Muslim Family Split by Court
Family Before Court Separation Order (update 2011)
User Rating: 5 / 5
By DANIEL HERATY
Times-Herald Newspapers
DEARBORN – A local couple is suing a foster care center for monetary damages, saying that three of their children were abused under its care.
Rehab Amer and her husband, Ahmed, both of Dearborn, filed a lawsuit Tuesday in the U.S. District Court for Eastern District of Michigan against three women employed by the Judson Center in Royal Oak and two employed by the Michigan Department of Human Services.
The suit alleges that the children were taken from them illegally and abused, and that they were placed in homes that severed them from their culture, religion and family, causing them to be separated completely from their parents.
Court documents do not specify the amount of damages being sought.
In 1985, Rehab Amer was accused of second-degree murder when her 2-year-old son, Samir, fell in the bathtub and fractured his skull.
She was acquitted by a jury in 1986, but still lost custody of three other children – an older son, Mohammed; the deceased child’s twin sister, Suehier; and another daughter, Zinabe – because the death certificate still listed the cause of death as homicide.
A fifth child, Hussein, was raised by the Amers as a nephew so they could retain custody.
The lawsuit alleges that officials from the Judson Center and DHS went out of their way to see that the children were not retuned to their parents. It further alleges that the children suffered abuse while at the Judson Center.
Officials there declined through an e-mail to comment for this story.
In 2007, now-retired Wayne County Judge Edward Thomas ordered the cause of death changed to accidental after a post-mortem examination determined the 2-year-old had brittle bone disease.

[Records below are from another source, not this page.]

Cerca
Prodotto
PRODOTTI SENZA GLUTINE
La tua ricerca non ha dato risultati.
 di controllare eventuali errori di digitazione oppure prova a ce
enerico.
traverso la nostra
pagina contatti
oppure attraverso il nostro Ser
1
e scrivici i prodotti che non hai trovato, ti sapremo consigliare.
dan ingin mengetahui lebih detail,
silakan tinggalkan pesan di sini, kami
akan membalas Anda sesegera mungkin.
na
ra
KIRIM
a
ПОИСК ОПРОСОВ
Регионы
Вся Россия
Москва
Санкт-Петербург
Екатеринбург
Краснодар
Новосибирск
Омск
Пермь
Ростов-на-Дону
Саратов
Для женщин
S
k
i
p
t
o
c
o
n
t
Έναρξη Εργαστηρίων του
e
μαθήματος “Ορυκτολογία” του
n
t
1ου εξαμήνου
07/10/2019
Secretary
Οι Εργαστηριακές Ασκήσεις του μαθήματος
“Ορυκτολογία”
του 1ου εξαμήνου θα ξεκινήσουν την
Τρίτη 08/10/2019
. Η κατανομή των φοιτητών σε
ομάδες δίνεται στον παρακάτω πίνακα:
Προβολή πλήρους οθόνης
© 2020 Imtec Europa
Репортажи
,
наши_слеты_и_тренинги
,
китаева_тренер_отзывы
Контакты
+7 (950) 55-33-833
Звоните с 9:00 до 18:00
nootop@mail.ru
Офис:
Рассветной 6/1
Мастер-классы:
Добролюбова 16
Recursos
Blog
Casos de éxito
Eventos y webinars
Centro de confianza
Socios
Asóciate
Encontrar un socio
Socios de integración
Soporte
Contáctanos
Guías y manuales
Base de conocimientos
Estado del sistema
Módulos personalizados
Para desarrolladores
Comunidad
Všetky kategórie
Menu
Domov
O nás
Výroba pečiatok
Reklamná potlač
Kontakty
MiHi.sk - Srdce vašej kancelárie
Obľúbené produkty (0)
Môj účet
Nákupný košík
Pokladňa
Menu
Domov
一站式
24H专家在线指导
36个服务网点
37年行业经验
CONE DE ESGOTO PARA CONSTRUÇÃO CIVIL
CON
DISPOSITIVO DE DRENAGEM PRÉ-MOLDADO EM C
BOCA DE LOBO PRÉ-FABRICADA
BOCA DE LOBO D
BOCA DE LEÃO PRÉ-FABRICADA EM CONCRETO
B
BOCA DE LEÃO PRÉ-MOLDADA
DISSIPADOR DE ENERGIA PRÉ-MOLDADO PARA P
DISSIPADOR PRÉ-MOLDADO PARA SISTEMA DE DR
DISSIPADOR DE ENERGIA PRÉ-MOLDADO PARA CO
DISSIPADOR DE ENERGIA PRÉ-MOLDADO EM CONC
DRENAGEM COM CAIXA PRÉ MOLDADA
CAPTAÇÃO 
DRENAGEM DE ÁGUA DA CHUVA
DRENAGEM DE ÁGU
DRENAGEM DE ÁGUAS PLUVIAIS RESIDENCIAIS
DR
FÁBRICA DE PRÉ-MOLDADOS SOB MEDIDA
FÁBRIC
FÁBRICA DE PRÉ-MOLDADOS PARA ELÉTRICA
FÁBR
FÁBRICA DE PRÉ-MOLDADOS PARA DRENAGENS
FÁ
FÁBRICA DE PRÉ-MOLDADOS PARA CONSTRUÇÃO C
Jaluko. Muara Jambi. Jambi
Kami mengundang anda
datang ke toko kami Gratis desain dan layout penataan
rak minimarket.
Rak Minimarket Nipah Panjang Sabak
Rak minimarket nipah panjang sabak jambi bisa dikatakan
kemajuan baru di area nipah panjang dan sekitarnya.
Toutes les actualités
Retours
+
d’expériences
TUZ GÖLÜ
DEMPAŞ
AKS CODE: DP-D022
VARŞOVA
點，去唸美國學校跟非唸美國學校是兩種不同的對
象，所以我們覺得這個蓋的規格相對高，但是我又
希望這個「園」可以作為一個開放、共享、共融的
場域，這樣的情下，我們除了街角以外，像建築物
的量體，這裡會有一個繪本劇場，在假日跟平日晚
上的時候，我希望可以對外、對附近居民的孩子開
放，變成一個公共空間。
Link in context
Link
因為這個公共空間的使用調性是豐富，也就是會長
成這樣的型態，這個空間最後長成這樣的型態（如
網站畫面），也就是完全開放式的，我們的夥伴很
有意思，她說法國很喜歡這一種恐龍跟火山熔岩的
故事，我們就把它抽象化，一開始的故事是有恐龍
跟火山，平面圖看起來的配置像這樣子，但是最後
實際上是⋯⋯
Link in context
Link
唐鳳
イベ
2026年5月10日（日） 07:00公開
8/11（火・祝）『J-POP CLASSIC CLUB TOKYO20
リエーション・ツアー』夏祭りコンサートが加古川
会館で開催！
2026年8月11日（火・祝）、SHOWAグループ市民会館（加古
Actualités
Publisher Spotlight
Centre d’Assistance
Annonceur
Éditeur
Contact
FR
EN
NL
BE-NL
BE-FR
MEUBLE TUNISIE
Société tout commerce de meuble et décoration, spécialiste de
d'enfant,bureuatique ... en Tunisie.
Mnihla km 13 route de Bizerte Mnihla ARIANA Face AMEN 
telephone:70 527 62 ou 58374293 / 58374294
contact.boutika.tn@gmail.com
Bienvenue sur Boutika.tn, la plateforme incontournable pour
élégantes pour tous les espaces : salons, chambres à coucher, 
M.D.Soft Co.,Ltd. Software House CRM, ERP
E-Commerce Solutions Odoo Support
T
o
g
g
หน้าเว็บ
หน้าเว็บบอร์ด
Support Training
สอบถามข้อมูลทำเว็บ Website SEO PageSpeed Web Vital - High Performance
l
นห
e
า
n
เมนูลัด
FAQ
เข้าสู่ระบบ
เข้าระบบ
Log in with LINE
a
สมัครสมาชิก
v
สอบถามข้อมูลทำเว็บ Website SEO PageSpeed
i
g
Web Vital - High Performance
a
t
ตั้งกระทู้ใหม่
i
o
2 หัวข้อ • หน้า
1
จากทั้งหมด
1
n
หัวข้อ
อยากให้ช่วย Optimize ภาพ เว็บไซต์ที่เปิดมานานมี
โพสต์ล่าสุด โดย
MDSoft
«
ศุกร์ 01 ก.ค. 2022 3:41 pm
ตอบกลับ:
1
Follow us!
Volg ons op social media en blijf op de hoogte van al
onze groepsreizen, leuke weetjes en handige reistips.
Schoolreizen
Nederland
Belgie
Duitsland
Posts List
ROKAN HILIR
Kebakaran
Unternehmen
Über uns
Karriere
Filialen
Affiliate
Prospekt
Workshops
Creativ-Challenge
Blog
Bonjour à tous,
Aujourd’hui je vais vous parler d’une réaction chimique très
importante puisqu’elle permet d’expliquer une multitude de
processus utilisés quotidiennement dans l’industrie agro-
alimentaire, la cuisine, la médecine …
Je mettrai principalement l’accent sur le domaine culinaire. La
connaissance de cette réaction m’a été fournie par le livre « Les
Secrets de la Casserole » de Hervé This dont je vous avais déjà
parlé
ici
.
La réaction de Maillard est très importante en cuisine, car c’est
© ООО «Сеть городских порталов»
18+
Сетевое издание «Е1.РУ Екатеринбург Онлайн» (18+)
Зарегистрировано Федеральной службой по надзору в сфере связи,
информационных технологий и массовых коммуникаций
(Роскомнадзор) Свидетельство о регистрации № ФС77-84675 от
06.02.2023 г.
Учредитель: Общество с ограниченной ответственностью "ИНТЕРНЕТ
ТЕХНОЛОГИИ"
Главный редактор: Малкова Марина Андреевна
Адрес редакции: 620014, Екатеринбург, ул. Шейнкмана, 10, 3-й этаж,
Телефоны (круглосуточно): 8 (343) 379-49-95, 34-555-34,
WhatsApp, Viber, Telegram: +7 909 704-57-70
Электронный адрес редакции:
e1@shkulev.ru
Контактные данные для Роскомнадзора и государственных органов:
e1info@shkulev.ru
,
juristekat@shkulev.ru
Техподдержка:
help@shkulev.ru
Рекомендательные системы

“They would do everything in their power to see their children stripped from them,” attorney Nabih Ayad said of the organizations.
The Amers’ struggle to be reunited with their children led to the passing of state legislation known as the Amer Act. Signed into law in December by then-Gov. Jennifer Granholm, it says courts must give special consideration to relatives when deciding where children are to be placed in Michigan’s foster care system.
The law gives the adoption agency 30 days to “identify, locate, notify, and consult with relatives to determine placement with a fit and appropriate relative…”
Ayad said it could take a while for the case to be heard because the complaint was filed in federal court.